CFE-CMStatistics 2024: Start Registration
View Submission - CFECMStatistics2024
A1588
Title: Regression trees for analyzing longitudinal health data streams: A comparative study Authors:  Ines Sousa - Minho University (Portugal) [presenting]
Abstract: Chronic kidney disease (CKD) is characterized by kidney damage or an estimated glomerular filtration rate (eGFR) of less than 60 ml/min per 1.73 square meters for three months or more. The performance of six tree-based machine learning models - Decision Trees, Random Forests, Bagging, Boosting, Very Fast Decision Tree (VFDT), and Concept-adapting Very Fast Decision Tree (CVFDT)- are evaluated on longitudinal health data. Longitudinal data, where individuals are measured repeatedly over time, provide an opportunity to predict future trajectories using dynamic predictions that incorporate the entire historical dataset. These predictions are essential for real-time decision-making processes in healthcare.

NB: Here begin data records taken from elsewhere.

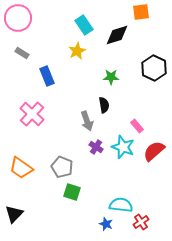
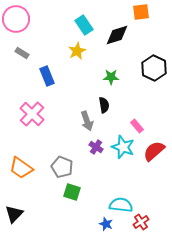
pink circle: moved 2 px left, 1 px down
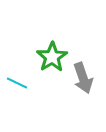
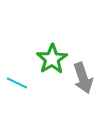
green star: moved 2 px down
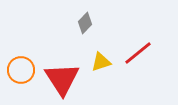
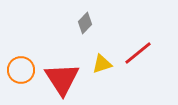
yellow triangle: moved 1 px right, 2 px down
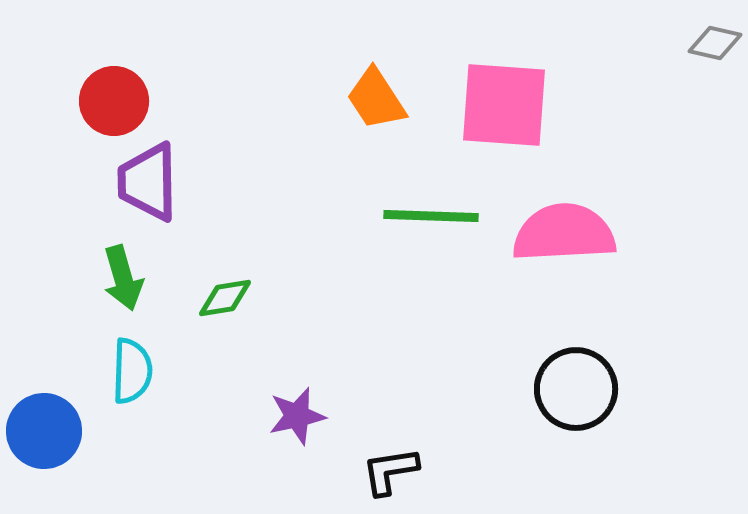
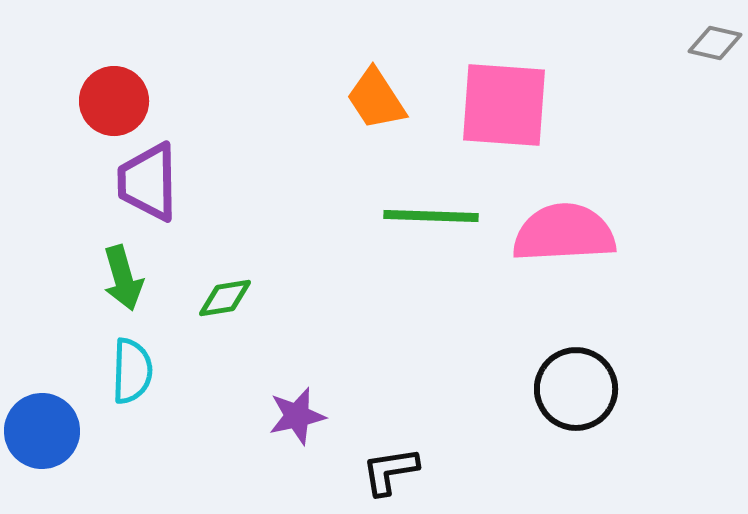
blue circle: moved 2 px left
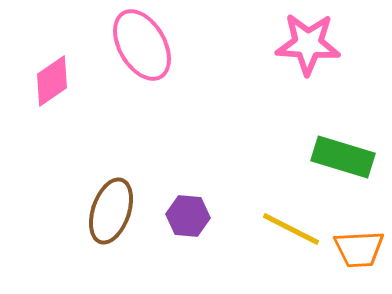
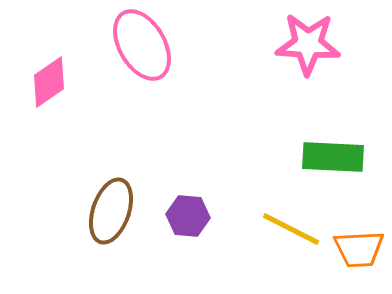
pink diamond: moved 3 px left, 1 px down
green rectangle: moved 10 px left; rotated 14 degrees counterclockwise
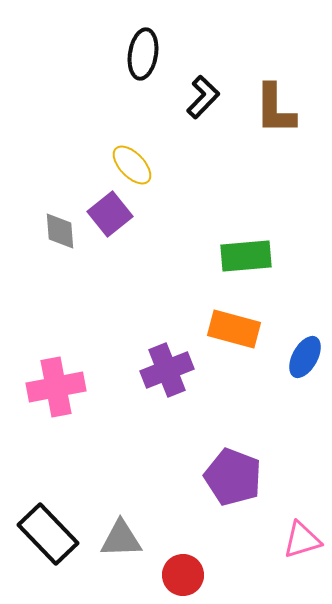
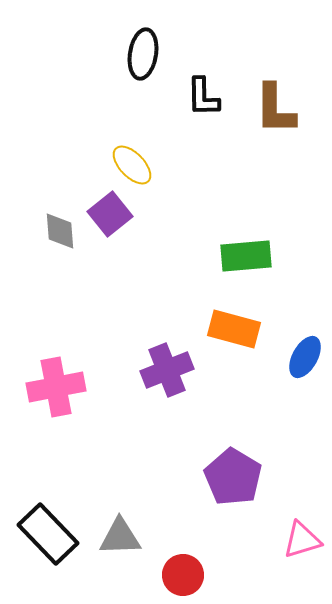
black L-shape: rotated 135 degrees clockwise
purple pentagon: rotated 10 degrees clockwise
gray triangle: moved 1 px left, 2 px up
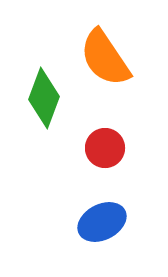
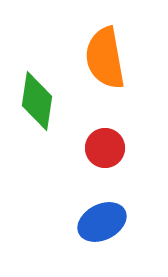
orange semicircle: rotated 24 degrees clockwise
green diamond: moved 7 px left, 3 px down; rotated 12 degrees counterclockwise
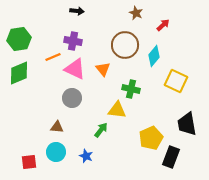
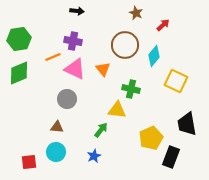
gray circle: moved 5 px left, 1 px down
blue star: moved 8 px right; rotated 24 degrees clockwise
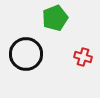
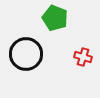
green pentagon: rotated 30 degrees counterclockwise
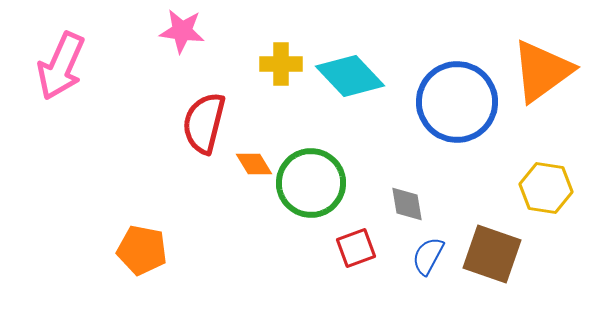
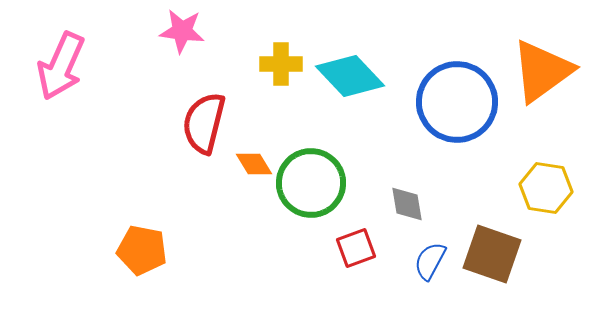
blue semicircle: moved 2 px right, 5 px down
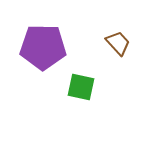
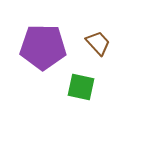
brown trapezoid: moved 20 px left
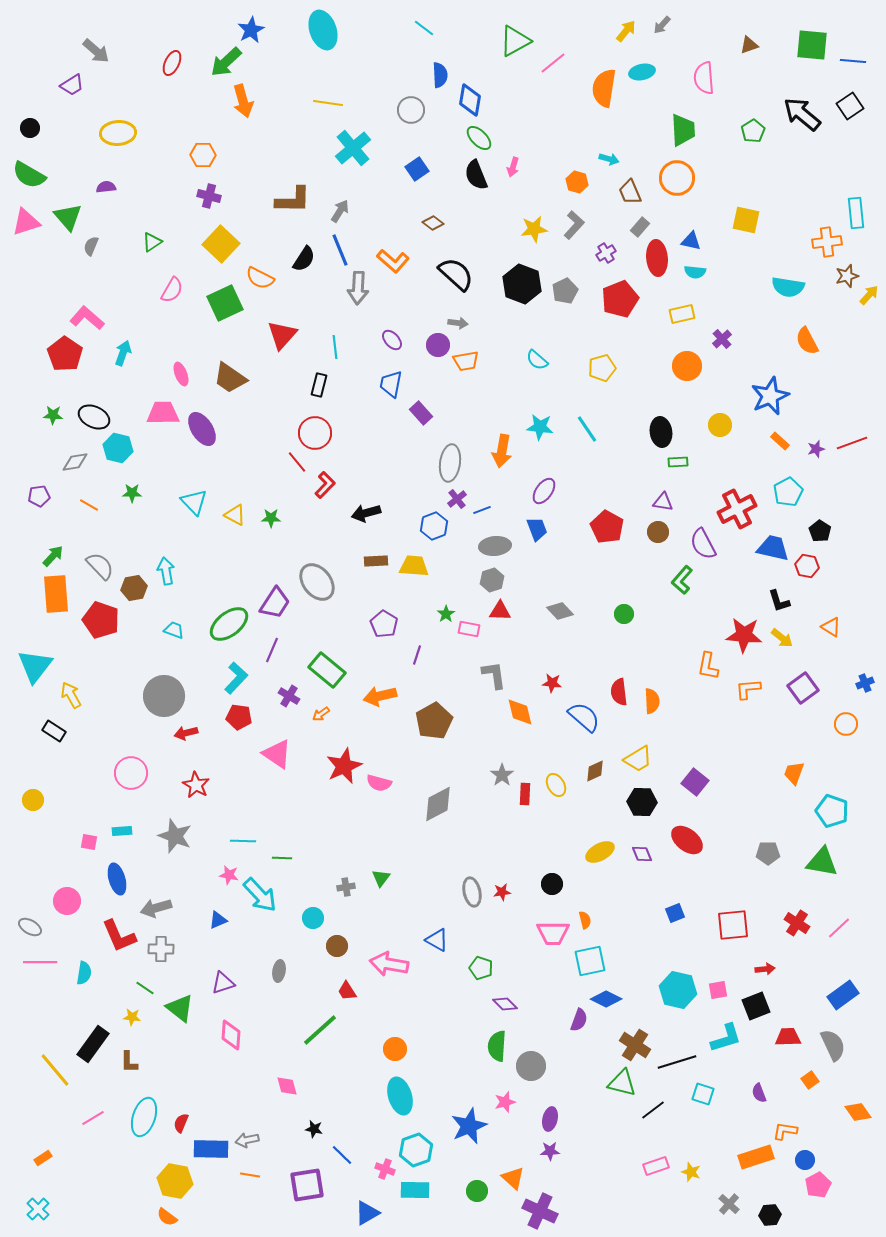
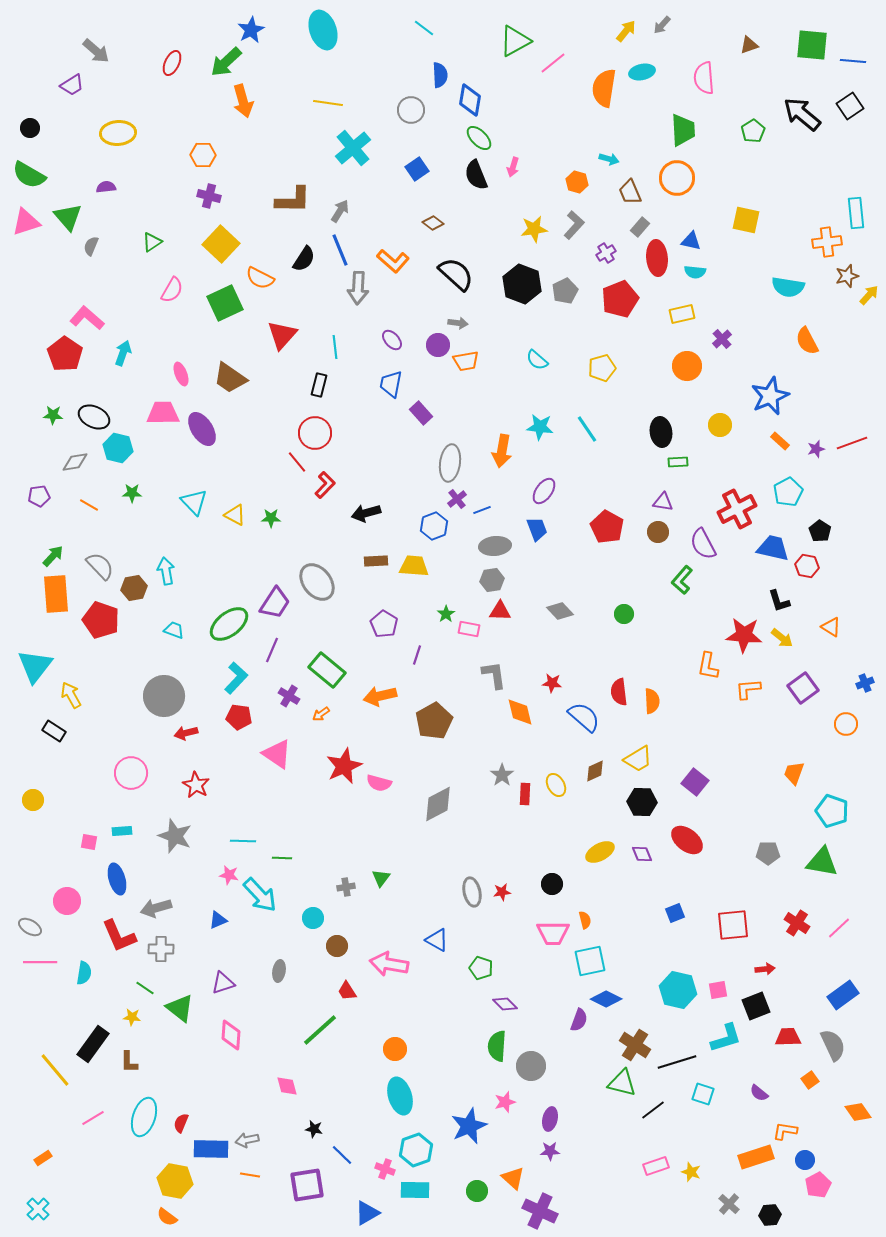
gray hexagon at (492, 580): rotated 10 degrees clockwise
purple semicircle at (759, 1093): rotated 30 degrees counterclockwise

The dataset comprised 406 kidney transplant patients, spanning from January 21, 1983, to August 16, 2000. It captures 120 time points over the first 119 days post-transplant, including baseline glomerular filtration rates (GFR), along with three static variables: weight, age, and gender. Data preprocessing involved robust imputation techniques to handle missing data, ensuring consistency and trend accuracy. The models were trained to predict health outcomes starting from the eight-day post-transplant, progressively incorporating daily values to predict subsequent days up to day 119. Model performance was evaluated using mean squared error (MSE) and mean absolute error (MAE) through data partitioning and cross-validation techniques.